I'm just starting out with R and trying to get a grasp of some of the built in functions. I'm trying to organize a basic FASTA text file that looks like this:
>ID1
AGAATAGCCAGAACCGTTTCTCTGAGGCTTCC
>ID2
TCCAATTAAGTCCCTATCCAGGCGCTCCG
>ID3
GAACCGGAGAACGCTTCAGACCAGCCCGGAC
Into a table that'd look something like this:
ID Sequence
ID1 AGAATAGCCAGAACCGTTTCTCTGAGGCTTCC
ID2 TCCAATTAAGTCCCTATCCAGGCGCTCCG
ID3 GAACCGGAGAACGCTTCAGACCAGCCCGGAC
Or at least something organized in a similar manner. Unfortunately, whenever I try to use read.table
, I'm forced to set fill = TRUE
, to avoid the following error:
> read.table("ReadingText.txt", header=F, fill=F, sep=">")

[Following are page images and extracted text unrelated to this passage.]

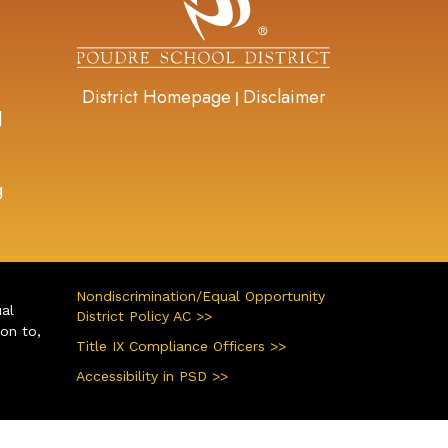
District Homepage
Disclaimer
|
d
g
Nondiscrimination/Equal Opportunity
ual
District Policy AC >>
ion to,
Title IX Compliance Officers >>
Accessibility in PSD >>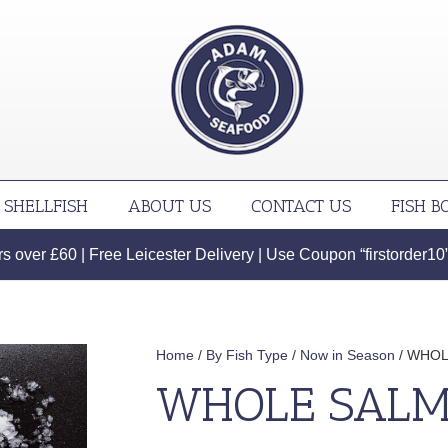
SHELLFISH
ABOUT US
CONTACT US
FISH B
 over £60 | Free Leicester Delivery | Use Coupon “firstorder10” f
Home
/
By Fish Type
/
Now in Season
/ WHOL
WHOLE SALM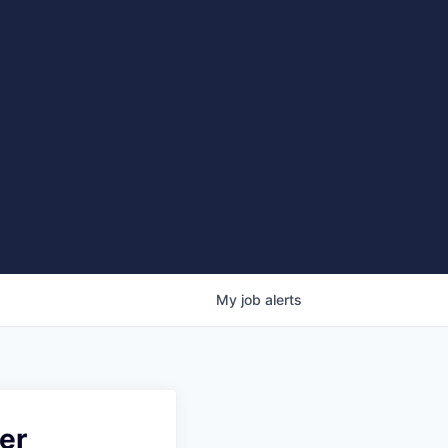
My
job
alerts
er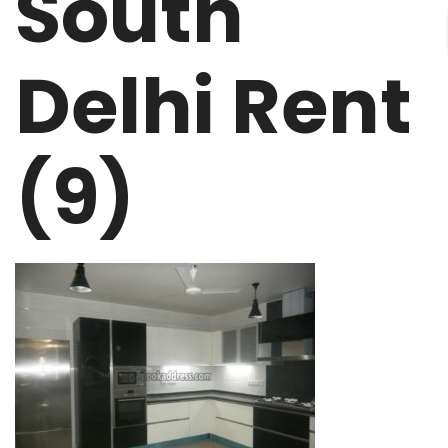
South
Delhi Rent
(9)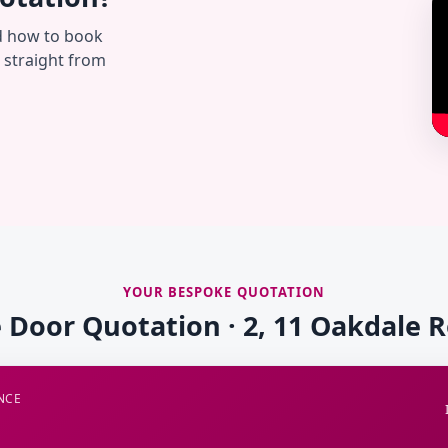
d how to book
— straight from
YOUR BESPOKE QUOTATION
e Door Quotation · 2, 11 Oakdale 
NCE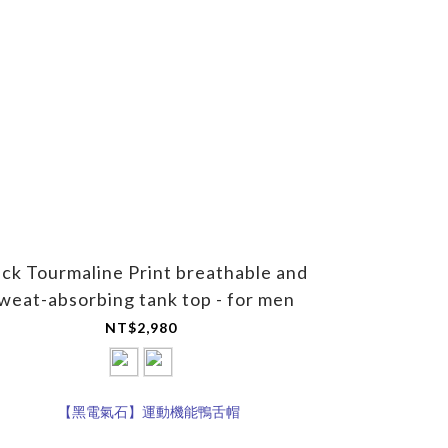
ack Tourmaline Print breathable and
weat-absorbing tank top - for men
NT$2,980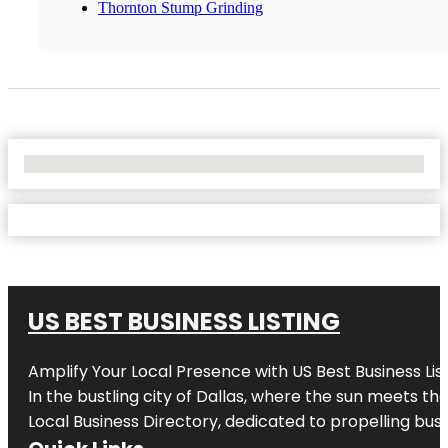
Thornton Stump Grinding
No Locations Found
US BEST BUSINESS LISTING
Amplify Your Local Presence with
US Best Business Lis
In the bustling city of
Dallas
, where the sun meets the
Local Business Directory, dedicated to propelling busi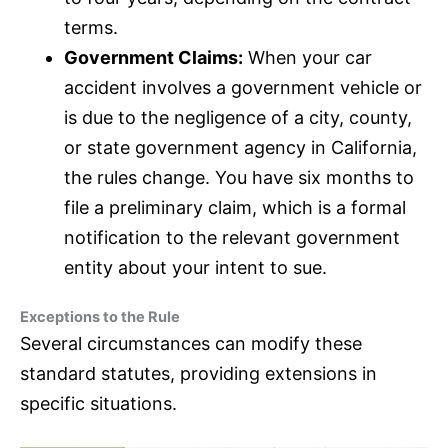
terms.
Government Claims:
When your car
accident involves a government vehicle or
is due to the negligence of a city, county,
or state government agency in California,
the rules change. You have six months to
file a preliminary claim, which is a formal
notification to the relevant government
entity about your intent to sue.
Exceptions to the Rule
Several circumstances can modify these
standard statutes, providing extensions in
specific situations.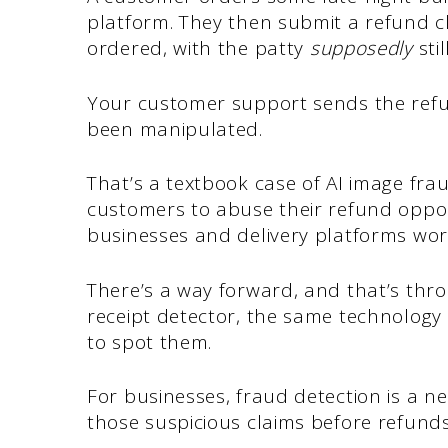
platform. They then submit a refund c
ordered, with the patty
supposedly
stil
Your customer support sends the refun
been manipulated.
That’s a textbook case of AI image fra
customers to abuse their refund oppor
businesses and delivery platforms wo
There’s a way forward, and that’s thro
receipt detector, the same technology
to spot them.
For businesses, fraud detection is a ne
those suspicious claims before refund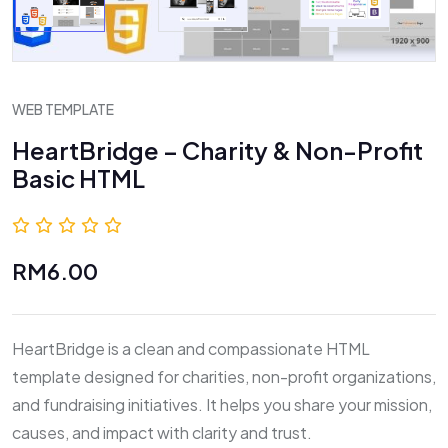
WEB TEMPLATE
HeartBridge – Charity & Non-Profit
Basic HTML
0.0 (0 Reviews)
RM6.00
HeartBridge is a clean and compassionate HTML
template designed for charities, non-profit organizations,
and fundraising initiatives. It helps you share your mission,
causes, and impact with clarity and trust.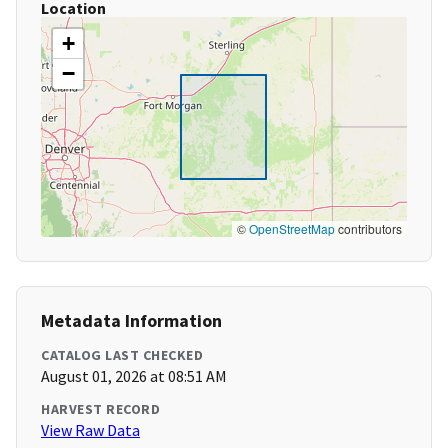
Location
+
−
©
OpenStreetMap
contributors
Metadata Information
CATALOG LAST CHECKED
August 01, 2026 at 08:51 AM
HARVEST RECORD
View Raw Data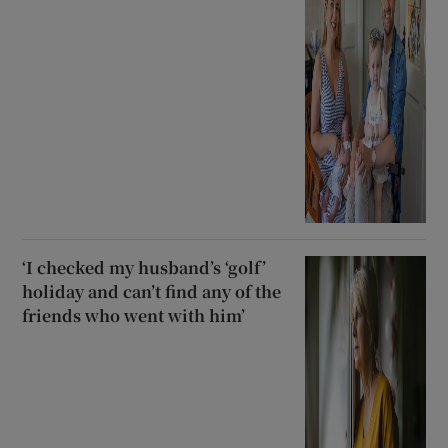
‘I checked my husband’s ‘golf’
holiday and can’t find any of the
friends who went with him’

Error in scan(file, what, nmax, sep, dec, quote, skip, nlines, na.strings, :
line 2 did not have 2 elements
Setting fill = TRUE
doesn't solve the problem as it just introduces unwanted blank fields. I feel like my problem is that R wants to treat each new line from the input as a new row in the output, whereas I'm expecting it to start a new row only at each ">" and move to the next column of the same row at each new line of the input.
So, how would you get this to work? Is read.table just the wrong function to be trying to do this with or is there something else? Also, I'd really like to accomplish this without using any packages! I want to get a good grasp of the built-in functions in R.
Thanks for taking the time to read this and apologies if I've done anything wrong posting this here. This is the first time I've asked anything.